WB users simply need to know how to adjust some instructions to match what we instruct to do in MO.
 
We don't despise anyone or their opinions. Some users, like the one that posted the thread on our forums about this thread, are fairly outspoken; however, judge not the entire STEP community on only a few individuals. If that user is night, then the STEP Staff is day. The Staff and the majority of the STEP community is very tolerable to all opinions.
 
 

Personally I could never trust a tool whose author dismisses core bugs in the program's primary feature as not worth the time to fix. There's one in particular dealing with the virtual file system that I recall he said he wasn't going to bother fixing even though it can (and obviously did, or it wouldn't have been reported) corrupt files on the system.

 

http://issue.tannin.eu/tbg/modorganizer/issues/829 - Tries to pass it off as an incomplete report, but the reporter seemed to have explained it as best as he could. Throwing the report out as invalid for an issue that serious is something I find highly disturbing.

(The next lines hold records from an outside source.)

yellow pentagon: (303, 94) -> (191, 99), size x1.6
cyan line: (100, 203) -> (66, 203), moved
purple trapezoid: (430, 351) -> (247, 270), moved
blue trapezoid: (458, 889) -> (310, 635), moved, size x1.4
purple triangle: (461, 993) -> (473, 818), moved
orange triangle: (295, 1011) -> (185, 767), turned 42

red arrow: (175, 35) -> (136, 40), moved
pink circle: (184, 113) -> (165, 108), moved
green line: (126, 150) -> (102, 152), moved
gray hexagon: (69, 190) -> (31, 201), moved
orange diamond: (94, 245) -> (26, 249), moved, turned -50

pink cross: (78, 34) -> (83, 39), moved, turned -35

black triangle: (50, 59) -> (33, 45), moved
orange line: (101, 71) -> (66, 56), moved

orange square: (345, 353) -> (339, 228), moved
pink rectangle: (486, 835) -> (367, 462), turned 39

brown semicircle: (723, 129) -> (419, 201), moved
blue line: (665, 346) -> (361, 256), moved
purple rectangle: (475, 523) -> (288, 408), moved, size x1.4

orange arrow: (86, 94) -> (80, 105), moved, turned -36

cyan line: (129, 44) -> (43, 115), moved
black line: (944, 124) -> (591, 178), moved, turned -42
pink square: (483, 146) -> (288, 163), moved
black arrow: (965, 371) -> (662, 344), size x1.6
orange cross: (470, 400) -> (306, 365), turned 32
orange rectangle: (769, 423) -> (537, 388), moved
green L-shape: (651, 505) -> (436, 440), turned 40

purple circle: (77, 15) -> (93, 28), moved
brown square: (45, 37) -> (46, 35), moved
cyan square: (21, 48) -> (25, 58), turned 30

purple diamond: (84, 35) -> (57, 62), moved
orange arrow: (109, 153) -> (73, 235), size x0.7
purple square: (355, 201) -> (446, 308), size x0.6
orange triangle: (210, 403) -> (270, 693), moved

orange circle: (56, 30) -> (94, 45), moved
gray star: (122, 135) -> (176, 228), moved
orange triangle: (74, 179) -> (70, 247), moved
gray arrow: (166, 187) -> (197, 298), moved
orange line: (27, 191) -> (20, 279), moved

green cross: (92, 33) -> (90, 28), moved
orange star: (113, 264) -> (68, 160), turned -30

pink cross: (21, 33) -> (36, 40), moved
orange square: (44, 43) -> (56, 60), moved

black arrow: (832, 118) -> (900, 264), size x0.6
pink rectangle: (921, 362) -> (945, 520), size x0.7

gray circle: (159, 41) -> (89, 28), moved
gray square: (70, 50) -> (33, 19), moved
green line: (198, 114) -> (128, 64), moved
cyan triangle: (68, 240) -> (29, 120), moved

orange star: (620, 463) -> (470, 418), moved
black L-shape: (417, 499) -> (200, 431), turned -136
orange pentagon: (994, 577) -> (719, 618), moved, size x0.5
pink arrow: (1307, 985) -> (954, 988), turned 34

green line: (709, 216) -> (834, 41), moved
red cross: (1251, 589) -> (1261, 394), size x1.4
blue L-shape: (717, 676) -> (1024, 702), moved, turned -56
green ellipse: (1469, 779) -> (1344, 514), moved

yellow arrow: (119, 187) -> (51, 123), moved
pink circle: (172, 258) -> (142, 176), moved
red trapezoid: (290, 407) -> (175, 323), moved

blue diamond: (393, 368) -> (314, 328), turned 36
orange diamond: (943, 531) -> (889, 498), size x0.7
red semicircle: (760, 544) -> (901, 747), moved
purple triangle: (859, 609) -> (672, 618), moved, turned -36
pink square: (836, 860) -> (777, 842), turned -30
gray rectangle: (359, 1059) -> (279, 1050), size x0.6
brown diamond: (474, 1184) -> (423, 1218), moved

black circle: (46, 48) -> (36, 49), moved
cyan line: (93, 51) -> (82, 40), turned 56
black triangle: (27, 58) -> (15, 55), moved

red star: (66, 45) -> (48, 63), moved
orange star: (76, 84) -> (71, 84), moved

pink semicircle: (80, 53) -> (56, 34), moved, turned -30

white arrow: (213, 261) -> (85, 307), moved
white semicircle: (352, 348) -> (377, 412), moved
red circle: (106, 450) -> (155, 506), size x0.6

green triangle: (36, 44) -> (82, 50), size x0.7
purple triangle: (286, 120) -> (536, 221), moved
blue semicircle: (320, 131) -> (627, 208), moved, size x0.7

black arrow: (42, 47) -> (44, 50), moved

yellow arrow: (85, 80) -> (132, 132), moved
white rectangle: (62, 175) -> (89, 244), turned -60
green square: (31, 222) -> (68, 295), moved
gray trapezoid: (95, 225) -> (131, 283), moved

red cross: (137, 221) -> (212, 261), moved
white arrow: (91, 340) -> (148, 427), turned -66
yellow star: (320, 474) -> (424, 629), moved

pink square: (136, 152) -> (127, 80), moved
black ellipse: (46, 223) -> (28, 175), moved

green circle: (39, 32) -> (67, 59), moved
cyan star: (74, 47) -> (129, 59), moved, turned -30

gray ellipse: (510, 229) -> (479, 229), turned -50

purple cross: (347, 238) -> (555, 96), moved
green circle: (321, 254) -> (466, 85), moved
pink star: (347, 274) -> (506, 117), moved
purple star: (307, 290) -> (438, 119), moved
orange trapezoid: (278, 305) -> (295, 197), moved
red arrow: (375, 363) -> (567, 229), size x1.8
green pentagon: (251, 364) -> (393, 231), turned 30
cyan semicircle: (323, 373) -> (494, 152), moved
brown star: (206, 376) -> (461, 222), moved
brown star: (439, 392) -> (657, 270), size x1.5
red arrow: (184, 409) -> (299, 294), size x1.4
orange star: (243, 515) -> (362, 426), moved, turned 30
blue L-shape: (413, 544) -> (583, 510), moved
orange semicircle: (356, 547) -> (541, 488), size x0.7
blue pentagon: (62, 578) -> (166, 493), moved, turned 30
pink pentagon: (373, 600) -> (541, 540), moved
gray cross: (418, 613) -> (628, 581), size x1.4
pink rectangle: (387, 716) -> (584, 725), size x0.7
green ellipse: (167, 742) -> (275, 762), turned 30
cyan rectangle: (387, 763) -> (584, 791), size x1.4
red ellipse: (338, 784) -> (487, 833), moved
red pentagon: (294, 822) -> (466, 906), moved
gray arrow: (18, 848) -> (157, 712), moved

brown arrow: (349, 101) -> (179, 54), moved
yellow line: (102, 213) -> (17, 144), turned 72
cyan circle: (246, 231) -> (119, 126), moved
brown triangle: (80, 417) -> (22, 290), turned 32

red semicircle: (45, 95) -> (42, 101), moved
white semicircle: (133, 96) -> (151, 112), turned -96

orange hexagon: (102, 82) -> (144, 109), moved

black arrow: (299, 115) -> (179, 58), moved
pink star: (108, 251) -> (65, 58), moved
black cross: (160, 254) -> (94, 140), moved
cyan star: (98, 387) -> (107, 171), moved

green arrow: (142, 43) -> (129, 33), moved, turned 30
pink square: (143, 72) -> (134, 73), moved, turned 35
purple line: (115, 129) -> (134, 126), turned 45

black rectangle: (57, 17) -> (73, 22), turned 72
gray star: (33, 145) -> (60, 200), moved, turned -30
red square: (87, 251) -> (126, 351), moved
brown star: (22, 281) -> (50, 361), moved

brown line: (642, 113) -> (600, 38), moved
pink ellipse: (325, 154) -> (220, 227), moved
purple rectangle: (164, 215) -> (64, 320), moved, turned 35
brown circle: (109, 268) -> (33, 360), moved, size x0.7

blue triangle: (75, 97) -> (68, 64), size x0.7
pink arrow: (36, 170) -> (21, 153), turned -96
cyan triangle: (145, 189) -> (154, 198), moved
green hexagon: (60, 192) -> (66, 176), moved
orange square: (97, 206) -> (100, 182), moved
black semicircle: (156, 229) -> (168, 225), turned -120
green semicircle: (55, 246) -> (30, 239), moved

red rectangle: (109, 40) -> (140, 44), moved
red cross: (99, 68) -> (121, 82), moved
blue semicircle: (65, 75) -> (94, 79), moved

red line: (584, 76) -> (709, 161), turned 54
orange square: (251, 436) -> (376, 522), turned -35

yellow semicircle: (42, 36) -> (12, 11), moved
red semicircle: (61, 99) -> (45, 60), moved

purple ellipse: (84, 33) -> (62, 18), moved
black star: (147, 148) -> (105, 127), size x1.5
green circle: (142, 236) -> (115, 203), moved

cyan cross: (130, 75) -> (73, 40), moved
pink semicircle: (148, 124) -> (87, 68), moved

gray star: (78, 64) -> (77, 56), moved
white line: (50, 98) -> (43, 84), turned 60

 This is an example of something not documented very well. If more users knew about the report and were experiening the same things, then they needed to speak up and help resolve the issue. Tannin wasn't able to reproduce the issue, the original reported didn't help to expand on the issue, and no one else helped to document or explain the issue if they too were experiencing (I've had MO open for weeks at a time and have never had this issue). I would have done the same thing that Tannin did; drop the issue. Tannin is only a one man team and he can't do it all. If users want to help him out, helping on the bug reports is a great start and benefits all MO users! Users that just sit around and complain about an issue get little attention unless they're willing to help with the process. This is what happened here. It's no different for STEP and I doubt it's any different for the UP Team. If users don't help with the reports or can't provide the information you need to troubleshoot, then there's not much you can do about it if you're not experiencing it yourself...am I wrong? The great thing about the STEP Support Forums is most users tend to stick around and provide us with all the imformation we request to help them solve their issues. Tannin doesn't get the same support from users on his bug reports. Most just report, complain, and leave instead of helping solve the issue.
 

I have been working with BAIN since fairly shortly after release, after lots of installs and uninstalls it got kind of wonky for me, displaying missing files/wrong installs. This happened multiple times with Oblivion and once with Skyrim.
 
If you are doing a lot of installs/uninstalls because you are testing mods, a virtual file system is just the most convenient way to go (if it works correctly). For me personally, the user interface of MO is very well designed, I remember perceiving WB and BAIN as not very intuitive the first time I used it. MO also has some convenience features like directly manipulating files in installed mods.
 
If you devote a lot of time to a guide using a tool, it is also convenient to have the user use the same tool. I personally don't think it is overly complicated.
 
Experience with modding TES games has shown me, that even if you read a lot there is always something you can miss. I was not aware of any serious issues with MO until this came up and I haven't read a post on the STEP forums that warns about MO issues. Personally I have perceived the STEP forums to be a friendly and constructive place, why not go over there and voice your concerns?
 
Personally, I cannot tell how serious MO issues are, I haven't run into any yet. Some of the things written here are easily perceived as offensive, I just wish for a more constructive discussion to produce a climate where bugfixing and improving is the main focus. I think everyone would benefit more from that.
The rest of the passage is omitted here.